Make an exact copy of the entries below, with all images left out.

•••

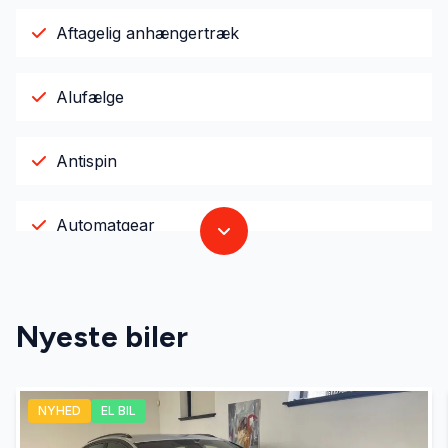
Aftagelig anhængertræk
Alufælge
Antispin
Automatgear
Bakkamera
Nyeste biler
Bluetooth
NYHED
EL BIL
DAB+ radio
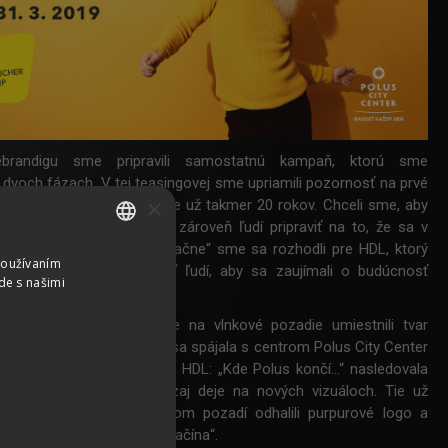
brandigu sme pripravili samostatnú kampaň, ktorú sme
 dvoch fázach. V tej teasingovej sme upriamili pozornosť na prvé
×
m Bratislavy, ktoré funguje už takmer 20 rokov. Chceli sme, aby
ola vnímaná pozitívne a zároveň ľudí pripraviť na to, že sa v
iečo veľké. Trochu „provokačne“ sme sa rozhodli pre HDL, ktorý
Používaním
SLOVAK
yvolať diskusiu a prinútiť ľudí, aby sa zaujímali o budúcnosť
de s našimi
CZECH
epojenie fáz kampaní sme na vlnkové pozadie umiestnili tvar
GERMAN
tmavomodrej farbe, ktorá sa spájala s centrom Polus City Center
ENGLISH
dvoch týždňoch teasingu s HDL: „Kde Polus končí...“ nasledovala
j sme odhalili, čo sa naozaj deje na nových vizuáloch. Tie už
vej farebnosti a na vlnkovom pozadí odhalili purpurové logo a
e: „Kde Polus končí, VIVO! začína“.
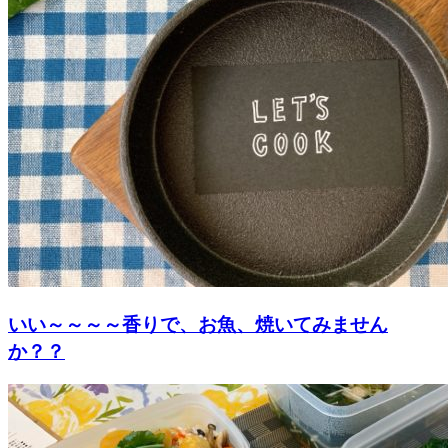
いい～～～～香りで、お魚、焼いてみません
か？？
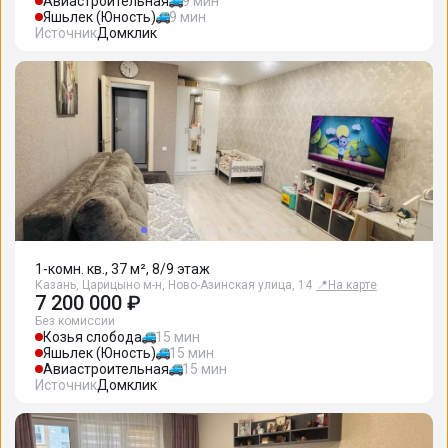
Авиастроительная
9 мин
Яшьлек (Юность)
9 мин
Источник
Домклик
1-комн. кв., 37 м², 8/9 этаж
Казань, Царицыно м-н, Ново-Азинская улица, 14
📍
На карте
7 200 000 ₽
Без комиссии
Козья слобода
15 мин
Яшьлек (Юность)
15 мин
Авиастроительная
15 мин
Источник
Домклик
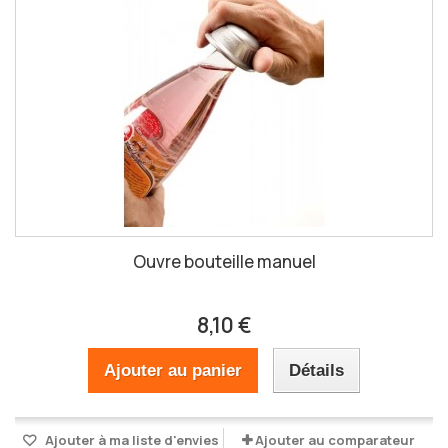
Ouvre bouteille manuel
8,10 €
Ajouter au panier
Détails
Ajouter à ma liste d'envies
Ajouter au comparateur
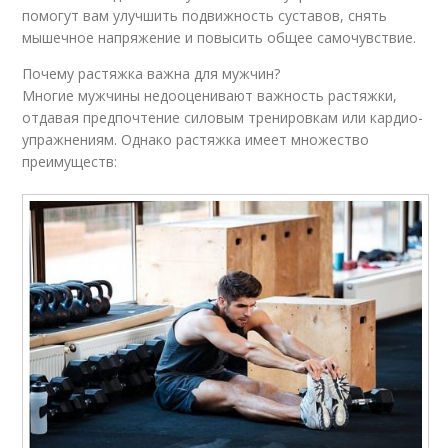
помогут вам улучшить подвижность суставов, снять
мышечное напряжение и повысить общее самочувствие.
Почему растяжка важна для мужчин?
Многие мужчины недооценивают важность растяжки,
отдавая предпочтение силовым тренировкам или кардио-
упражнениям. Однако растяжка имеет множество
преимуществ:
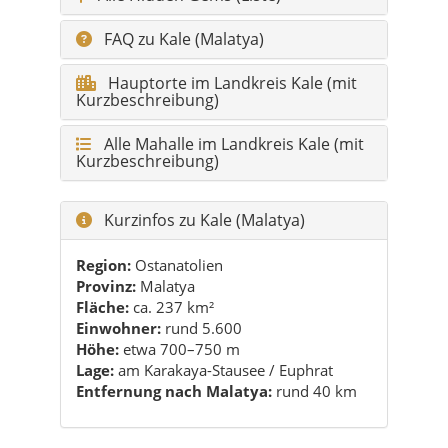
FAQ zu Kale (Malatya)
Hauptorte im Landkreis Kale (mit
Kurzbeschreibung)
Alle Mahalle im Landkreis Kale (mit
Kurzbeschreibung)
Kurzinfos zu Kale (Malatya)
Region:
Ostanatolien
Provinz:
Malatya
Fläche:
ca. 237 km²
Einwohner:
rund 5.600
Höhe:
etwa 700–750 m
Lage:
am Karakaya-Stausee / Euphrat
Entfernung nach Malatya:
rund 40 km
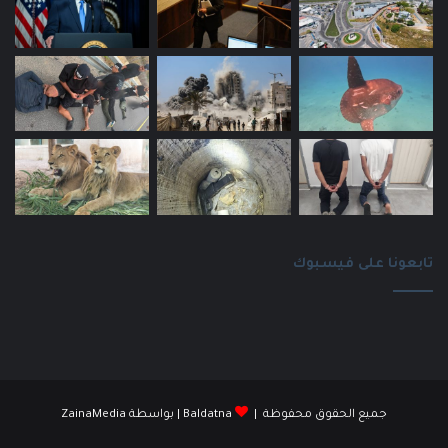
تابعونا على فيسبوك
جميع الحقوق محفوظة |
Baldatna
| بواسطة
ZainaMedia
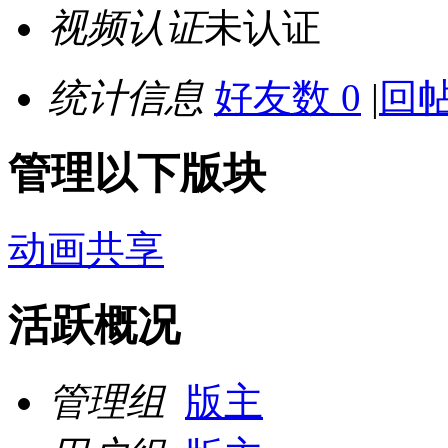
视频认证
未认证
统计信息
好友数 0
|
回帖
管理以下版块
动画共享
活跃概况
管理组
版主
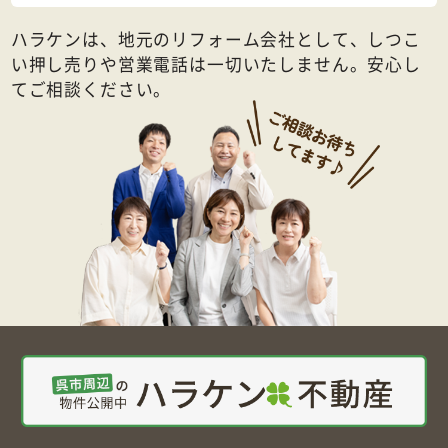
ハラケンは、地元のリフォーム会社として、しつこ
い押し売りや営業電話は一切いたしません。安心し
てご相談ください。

•••

Solution:
Aftagelig anhængertræk
Alufælge
Antispin
Automatgear
Bakkamera
Nyeste biler
Bluetooth
NYHED
EL BIL
DAB+ radio
brandigu sme pripravili samostatnú kampaň, ktorú sme
 dvoch fázach. V tej teasingovej sme upriamili pozornosť na prvé
×
m Bratislavy, ktoré funguje už takmer 20 rokov. Chceli sme, aby
ola vnímaná pozitívne a zároveň ľudí pripraviť na to, že sa v
iečo veľké. Trochu „provokačne“ sme sa rozhodli pre HDL, ktorý
Používaním
SLOVAK
yvolať diskusiu a prinútiť ľudí, aby sa zaujímali o budúcnosť
de s našimi
CZECH
epojenie fáz kampaní sme na vlnkové pozadie umiestnili tvar
GERMAN
tmavomodrej farbe, ktorá sa spájala s centrom Polus City Center
ENGLISH
dvoch týždňoch teasingu s HDL: „Kde Polus končí...“ nasledovala
j sme odhalili, čo sa naozaj deje na nových vizuáloch. Tie už
vej farebnosti a na vlnkovom pozadí odhalili purpurové logo a
e: „Kde Polus končí, VIVO! začína“.
いい～～～～香りで、お魚、焼いてみません
か？？
Авиастроительная
9 мин
Яшьлек (Юность)
9 мин
Источник
Домклик
1-комн. кв., 37 м², 8/9 этаж
Казань, Царицыно м-н, Ново-Азинская улица, 14
📍
На карте
7 200 000 ₽
Без комиссии
Козья слобода
15 мин
Яшьлек (Юность)
15 мин
Авиастроительная
15 мин
Источник
Домклик
Ouvre bouteille manuel
8,10 €
Ajouter au panier
Détails
Ajouter à ma liste d'envies
Ajouter au comparateur
помогут вам улучшить подвижность суставов, снять
мышечное напряжение и повысить общее самочувствие.
Почему растяжка важна для мужчин?
Многие мужчины недооценивают важность растяжки,
отдавая предпочтение силовым тренировкам или кардио-
упражнениям. Однако растяжка имеет множество
преимуществ:
FAQ zu Kale (Malatya)
Hauptorte im Landkreis Kale (mit
Kurzbeschreibung)
Alle Mahalle im Landkreis Kale (mit
Kurzbeschreibung)
Kurzinfos zu Kale (Malatya)
Region:
Ostanatolien
Provinz:
Malatya
Fläche:
ca. 237 km²
Einwohner:
rund 5.600
Höhe:
etwa 700–750 m
Lage:
am Karakaya-Stausee / Euphrat
Entfernung nach Malatya:
rund 40 km
تابعونا على فيسبوك
جميع الحقوق محفوظة |
Baldatna
| بواسطة
ZainaMedia
视频认证
未认证
统计信息
好友数 0
|
回帖
管理以下版块
动画共享
活跃概况
管理组
版主
ハラケンは、地元のリフォーム会社として、しつこ
い押し売りや営業電話は一切いたしません。安心し
てご相談ください。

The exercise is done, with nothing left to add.